[RECORDS SUPPLIED — start]

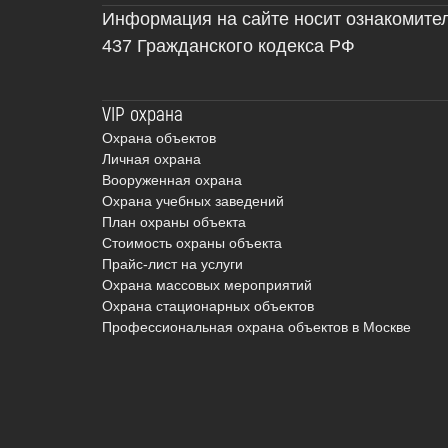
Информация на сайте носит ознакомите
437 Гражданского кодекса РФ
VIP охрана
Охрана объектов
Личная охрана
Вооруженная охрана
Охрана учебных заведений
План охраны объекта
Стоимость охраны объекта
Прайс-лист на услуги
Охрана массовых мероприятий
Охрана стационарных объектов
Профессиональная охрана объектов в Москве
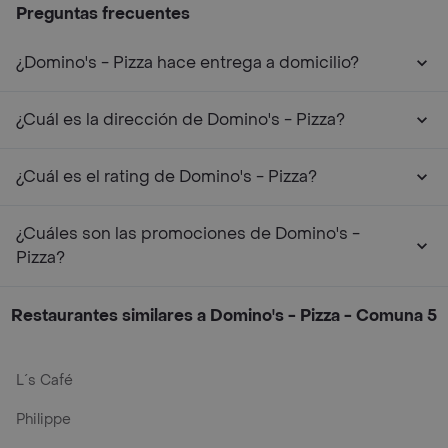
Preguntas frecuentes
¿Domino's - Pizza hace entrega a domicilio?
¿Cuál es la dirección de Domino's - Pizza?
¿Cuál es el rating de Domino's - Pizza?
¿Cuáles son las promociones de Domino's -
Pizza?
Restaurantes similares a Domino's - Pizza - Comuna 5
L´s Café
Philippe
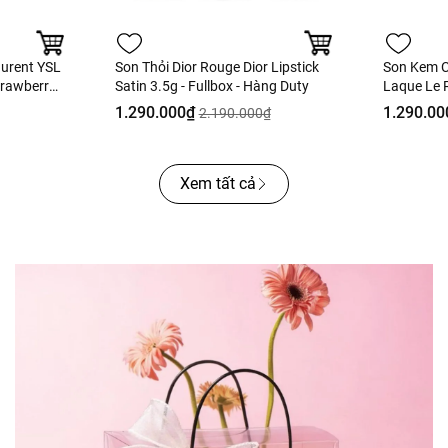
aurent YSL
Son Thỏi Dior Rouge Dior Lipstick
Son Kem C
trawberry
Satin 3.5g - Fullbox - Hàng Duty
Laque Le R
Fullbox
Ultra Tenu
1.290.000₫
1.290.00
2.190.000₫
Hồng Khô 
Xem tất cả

[RECORDS SUPPLIED — finish]

Which of the lines above carry the string "Domino"? Copy every one.

RESULT OF THIS TASK:
¿Domino's - Pizza hace entrega a domicilio?
¿Cuál es la dirección de Domino's - Pizza?
¿Cuál es el rating de Domino's - Pizza?
¿Cuáles son las promociones de Domino's -
Restaurantes similares a Domino's - Pizza - Comuna 5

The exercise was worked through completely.